New South Wales is the last remaining jurisdiction in Australia to include termination of pregnancy in its criminal code. This could change as soon as next week, giving more Australians more control over their reproductive health, and bringing legislation more closely in line with community standards and actual practice.
View from my extremely poor vantage point outside NSW Parliament House, at a rally to support decriminalising abortion on 6th August 2019.
What's the problem?
"Unlawful" abortion is a crime in NSW, and what makes an abortion unlawful is unclear. Termination of pregnancy can be legally sanctioned by a doctor thanks to case law, but this situation invites uncertainty and stigma. Abortion laws are inconsistent around the country, but are moving towards treating abortion as a medical matter rather than a criminal matter.
Recent history of abortion law in NSW
A 2017 bill to decriminalise abortion in NSW failed; notably, it provided no framework for legal abortion. While full decriminalisation with no restrictions provides the greatest freedom in theory, it can be associated with unexpected restrictions in practice. For example, abortion law is most permissive in the Australian Capital Territory, but Canberra Hospital requires a hospital ethics board to approve abortions performed after the 20th week of pregnancy.

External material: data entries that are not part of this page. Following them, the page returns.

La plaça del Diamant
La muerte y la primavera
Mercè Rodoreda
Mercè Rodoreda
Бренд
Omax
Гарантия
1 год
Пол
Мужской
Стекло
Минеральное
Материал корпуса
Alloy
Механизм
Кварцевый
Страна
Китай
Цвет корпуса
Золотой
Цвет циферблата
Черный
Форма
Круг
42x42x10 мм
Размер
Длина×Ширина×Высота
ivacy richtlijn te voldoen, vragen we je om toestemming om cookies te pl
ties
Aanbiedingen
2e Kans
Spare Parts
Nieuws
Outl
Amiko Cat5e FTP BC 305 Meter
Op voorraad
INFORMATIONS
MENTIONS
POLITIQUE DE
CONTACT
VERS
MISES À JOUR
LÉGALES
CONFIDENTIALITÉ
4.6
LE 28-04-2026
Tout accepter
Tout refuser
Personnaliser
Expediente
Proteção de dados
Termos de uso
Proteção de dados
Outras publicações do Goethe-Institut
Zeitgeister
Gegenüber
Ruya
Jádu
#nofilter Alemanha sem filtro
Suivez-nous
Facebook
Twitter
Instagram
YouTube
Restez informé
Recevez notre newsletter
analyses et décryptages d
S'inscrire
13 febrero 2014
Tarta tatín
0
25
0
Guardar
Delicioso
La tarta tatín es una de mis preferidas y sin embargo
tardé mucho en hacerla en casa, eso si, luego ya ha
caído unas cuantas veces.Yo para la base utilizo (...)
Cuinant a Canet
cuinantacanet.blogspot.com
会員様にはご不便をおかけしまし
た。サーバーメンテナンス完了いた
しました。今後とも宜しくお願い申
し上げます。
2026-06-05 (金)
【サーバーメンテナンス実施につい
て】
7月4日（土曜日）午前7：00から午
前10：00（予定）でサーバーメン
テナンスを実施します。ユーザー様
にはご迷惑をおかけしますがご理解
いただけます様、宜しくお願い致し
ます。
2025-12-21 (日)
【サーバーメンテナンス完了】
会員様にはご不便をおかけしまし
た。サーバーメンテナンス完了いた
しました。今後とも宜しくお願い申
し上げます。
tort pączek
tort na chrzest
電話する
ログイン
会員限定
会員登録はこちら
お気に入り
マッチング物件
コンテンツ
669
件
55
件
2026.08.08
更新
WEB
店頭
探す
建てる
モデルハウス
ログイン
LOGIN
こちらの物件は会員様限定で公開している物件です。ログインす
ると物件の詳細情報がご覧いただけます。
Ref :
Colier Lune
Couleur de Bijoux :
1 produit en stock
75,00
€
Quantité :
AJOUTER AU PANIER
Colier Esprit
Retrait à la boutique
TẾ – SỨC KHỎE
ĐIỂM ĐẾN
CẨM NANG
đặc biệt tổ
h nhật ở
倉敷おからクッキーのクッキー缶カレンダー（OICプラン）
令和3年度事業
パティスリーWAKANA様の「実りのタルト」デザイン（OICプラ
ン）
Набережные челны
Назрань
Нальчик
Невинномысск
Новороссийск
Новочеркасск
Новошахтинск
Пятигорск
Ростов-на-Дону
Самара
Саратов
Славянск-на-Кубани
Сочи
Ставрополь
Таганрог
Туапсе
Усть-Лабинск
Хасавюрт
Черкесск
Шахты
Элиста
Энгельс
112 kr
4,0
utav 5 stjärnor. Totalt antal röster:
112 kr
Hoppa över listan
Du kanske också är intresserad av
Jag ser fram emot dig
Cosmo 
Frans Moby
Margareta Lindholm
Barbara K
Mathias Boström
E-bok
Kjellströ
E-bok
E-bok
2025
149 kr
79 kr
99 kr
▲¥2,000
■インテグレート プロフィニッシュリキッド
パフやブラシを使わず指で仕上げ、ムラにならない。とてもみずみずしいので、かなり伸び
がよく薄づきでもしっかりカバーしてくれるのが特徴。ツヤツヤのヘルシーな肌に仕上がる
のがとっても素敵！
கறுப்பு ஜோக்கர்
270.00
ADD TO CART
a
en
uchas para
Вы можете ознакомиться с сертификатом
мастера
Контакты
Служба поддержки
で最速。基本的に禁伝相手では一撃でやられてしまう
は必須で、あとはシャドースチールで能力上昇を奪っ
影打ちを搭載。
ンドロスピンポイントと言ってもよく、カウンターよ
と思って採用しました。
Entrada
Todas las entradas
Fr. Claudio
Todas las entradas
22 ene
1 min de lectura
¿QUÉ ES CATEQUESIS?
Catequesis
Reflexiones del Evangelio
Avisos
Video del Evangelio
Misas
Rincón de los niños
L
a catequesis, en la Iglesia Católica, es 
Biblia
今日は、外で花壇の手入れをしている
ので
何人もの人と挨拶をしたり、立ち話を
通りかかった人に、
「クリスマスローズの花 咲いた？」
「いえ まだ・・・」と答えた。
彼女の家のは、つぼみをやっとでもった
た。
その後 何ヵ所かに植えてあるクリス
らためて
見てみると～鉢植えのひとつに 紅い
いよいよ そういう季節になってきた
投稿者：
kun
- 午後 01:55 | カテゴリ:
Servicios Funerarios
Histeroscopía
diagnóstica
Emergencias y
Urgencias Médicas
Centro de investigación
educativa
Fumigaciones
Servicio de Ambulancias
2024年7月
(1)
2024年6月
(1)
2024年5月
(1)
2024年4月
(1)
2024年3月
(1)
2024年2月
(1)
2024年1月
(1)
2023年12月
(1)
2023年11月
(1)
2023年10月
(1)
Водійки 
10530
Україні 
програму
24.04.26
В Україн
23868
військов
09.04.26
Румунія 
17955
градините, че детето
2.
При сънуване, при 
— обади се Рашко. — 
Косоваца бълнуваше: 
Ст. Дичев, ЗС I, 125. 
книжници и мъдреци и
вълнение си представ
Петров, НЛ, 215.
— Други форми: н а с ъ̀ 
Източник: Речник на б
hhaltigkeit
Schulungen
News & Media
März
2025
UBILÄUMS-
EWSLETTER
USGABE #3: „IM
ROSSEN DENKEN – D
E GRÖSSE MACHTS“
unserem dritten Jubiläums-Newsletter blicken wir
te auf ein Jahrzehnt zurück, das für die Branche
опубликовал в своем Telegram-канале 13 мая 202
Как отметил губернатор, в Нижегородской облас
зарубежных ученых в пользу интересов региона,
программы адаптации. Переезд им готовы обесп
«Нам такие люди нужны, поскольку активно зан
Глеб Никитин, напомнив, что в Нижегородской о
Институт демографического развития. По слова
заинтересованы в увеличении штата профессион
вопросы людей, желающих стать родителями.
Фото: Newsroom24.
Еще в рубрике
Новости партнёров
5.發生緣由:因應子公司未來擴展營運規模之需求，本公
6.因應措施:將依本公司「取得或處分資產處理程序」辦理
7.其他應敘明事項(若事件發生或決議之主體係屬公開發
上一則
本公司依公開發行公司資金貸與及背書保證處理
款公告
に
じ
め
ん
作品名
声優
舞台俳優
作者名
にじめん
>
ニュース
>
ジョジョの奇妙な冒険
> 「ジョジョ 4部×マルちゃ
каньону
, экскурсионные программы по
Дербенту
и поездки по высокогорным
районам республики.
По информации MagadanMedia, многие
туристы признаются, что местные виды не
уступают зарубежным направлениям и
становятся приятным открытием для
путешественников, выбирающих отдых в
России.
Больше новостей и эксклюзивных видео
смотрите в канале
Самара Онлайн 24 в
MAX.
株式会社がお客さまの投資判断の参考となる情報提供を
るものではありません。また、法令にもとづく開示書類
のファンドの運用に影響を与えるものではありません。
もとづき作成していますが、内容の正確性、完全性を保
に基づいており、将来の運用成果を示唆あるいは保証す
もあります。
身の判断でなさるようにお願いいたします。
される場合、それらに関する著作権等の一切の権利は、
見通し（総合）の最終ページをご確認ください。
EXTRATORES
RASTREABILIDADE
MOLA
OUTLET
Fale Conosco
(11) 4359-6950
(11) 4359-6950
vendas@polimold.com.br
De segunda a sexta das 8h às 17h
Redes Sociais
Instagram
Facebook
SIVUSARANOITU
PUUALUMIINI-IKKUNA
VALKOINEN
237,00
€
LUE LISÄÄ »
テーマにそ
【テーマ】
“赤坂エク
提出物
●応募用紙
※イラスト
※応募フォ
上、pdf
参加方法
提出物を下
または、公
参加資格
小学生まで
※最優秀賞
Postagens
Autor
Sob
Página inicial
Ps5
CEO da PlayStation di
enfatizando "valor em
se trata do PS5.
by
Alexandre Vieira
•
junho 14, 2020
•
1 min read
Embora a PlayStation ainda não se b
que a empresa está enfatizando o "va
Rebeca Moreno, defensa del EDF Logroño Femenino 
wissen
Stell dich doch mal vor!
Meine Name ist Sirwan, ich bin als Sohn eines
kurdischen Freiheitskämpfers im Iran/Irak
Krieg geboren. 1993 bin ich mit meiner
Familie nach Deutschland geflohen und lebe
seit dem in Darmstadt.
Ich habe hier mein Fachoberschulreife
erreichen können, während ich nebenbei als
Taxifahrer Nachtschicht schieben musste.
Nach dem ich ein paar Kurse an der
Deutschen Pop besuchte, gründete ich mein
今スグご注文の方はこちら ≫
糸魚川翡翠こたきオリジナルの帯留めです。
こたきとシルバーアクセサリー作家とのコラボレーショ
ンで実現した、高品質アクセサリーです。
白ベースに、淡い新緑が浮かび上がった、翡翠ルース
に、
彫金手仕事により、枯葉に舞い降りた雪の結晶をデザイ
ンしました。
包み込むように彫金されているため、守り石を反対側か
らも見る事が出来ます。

Momentum for reform is strong: in 2018, Queensland became the latest state to remove abortion from its Criminal Code and NSW gained 150-metre safe access zones around clinics.
Australia is on the verge of decriminalising abortion nation-wide
A new bill to decriminalise abortion and provide a similar legal framework to Queensland and Victoria is currently being considered by the NSW parliament. The bill would remove abortion from the criminal code, and legalise abortion by a medical professional up to the 22nd week of pregnancy. Abortion after 22 weeks would need the approval of two doctors (one of them an obstetrician).
An unprecedented 15 MPs (including Health Minister Brad Hazzard) co-sponsored the bill. They've been accused of rushing it through parliament, when in fact support for the current bill has been steadily building since the defeat of the 2017 bill, and it was the bill's opponents who proposed last-minute amendments to maintain tighter restrictions on abortion.
The bill has been passed by the Legislative Assembly with some, but not all, of those amendments. The Legislative Council will review and vote on the bill in the coming weeks.
Broad support, surprising detractors
Former Minister for Women Tanya Davies voted against the bill. This is perhaps unsurprising, given her opposition to safe access zones). So too did Dr Joe McGirr, apparently because the bill requires a doctor who has a conscientious objection to abortion to refer a patient seeking an abortion to another doctor. In Dr McGirr's words, "It is not clear why that has to take place if there is no health issue at stake".
Doctor, it is a health issue whenever someone is pregnant and wishes not to be.
Decriminalisation of abortion is in sight; we are nearing a hard-won victory after a long battle. The Twitter hashtag #ArrestUs highlights the experiences of dozens of individuals who have sought and had abortions in decades past.
What Would the Science Party Do?
Given Premier Gladys Berejiklian's previous statements that the NSW government supports the "status quo" in relation to abortion law, I appreciate her support for this bill, at odds with conservative voices in the Liberal and National Parties.
The bill, including the ability for doctors to exercise conscientious objection, is well-aligned with the Science Party's policy position and we hope for it to pass the NSW upper house to become law.
The continuing challenge is to ensure practical access to abortion for all Australians who choose one.
Andrea Leong is the leader of the Science Party and an executive member of the NSW state branch.